Reproducing Paper Benchmarks

This page describes the benchmark protocol used for paper-style comparisons. Benchmark-scale runs can take a long time and should be run deliberately on a machine reserved for that purpose.

Timing results can vary substantially across hardware, CUDA versions, PyTorch builds, data-loading behavior, and system load. The goal of these scripts is to reproduce the experimental protocol, not to guarantee identical wall-clock times on every machine.

Hardware and software used in the paper

The paper reports experiments on:

  • GPU: NVIDIA L40s with 48 GB memory
  • CPU: AMD EPYC 9334, 32 cores
  • System RAM: 768 GB
  • Operating system: Ubuntu 22.04
  • CUDA: 12.1
  • Python: 3.11
  • PyTorch: 2.4.1
  • scikit-learn: 1.1.3
  • NumPy: 1.25.2
  • SciPy: 1.9.3
  • ThunderSVM: 0.3.4

Cross-validation and tuning grid

The paper uses a grid of 50 candidate regularization values. The values are log-spaced under the scikit-learn/LIBSVM (C)-parameterization, with (C \in [10^{-3}, 10^3]).

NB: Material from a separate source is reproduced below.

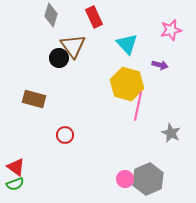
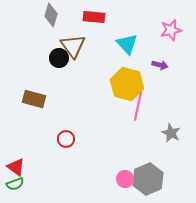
red rectangle: rotated 60 degrees counterclockwise
red circle: moved 1 px right, 4 px down
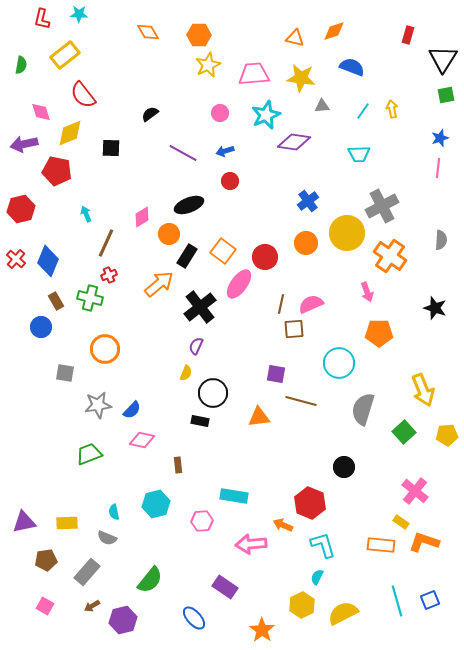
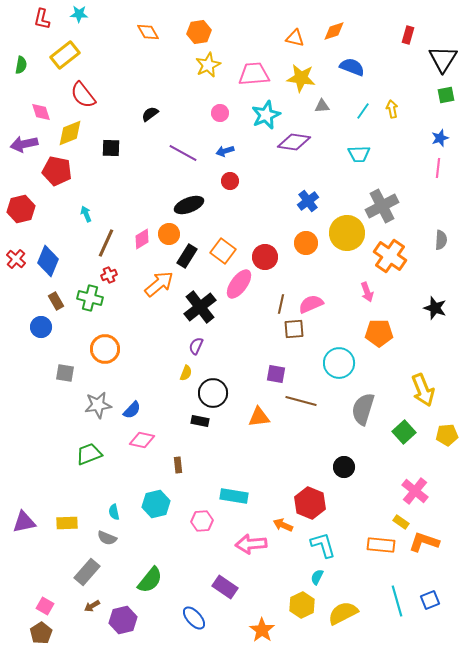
orange hexagon at (199, 35): moved 3 px up; rotated 10 degrees counterclockwise
pink diamond at (142, 217): moved 22 px down
brown pentagon at (46, 560): moved 5 px left, 73 px down; rotated 25 degrees counterclockwise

For the paper benchmarks, model selection is performed through cross-validation, and reported times are end-to-end wall-clock times for the training-and-tuning pipeline.

Running benchmarks

This checkout does not require documentation builds or examples to run benchmark scripts. If benchmark scripts are added under benchmarks/, document the exact command, expected runtime scale, data source, and output files before asking users to run them.

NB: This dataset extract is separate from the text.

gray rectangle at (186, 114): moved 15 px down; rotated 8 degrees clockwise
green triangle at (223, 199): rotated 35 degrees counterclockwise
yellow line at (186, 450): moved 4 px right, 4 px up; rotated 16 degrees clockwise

Start with a smoke-sized run when developing a benchmark harness, then run the paper-sized protocol only on suitable hardware.

Reporting results

When reporting new benchmark results, include:

  • data set name;
  • number of samples and features;
  • CPU model;
  • GPU model;
  • RAM and GPU memory;
  • operating system;
  • Python version;
  • PyTorch version;
  • CUDA version;
  • regularization grid;
  • number of folds;
  • whether preprocessing time is included;
  • mean runtime and number of repetitions.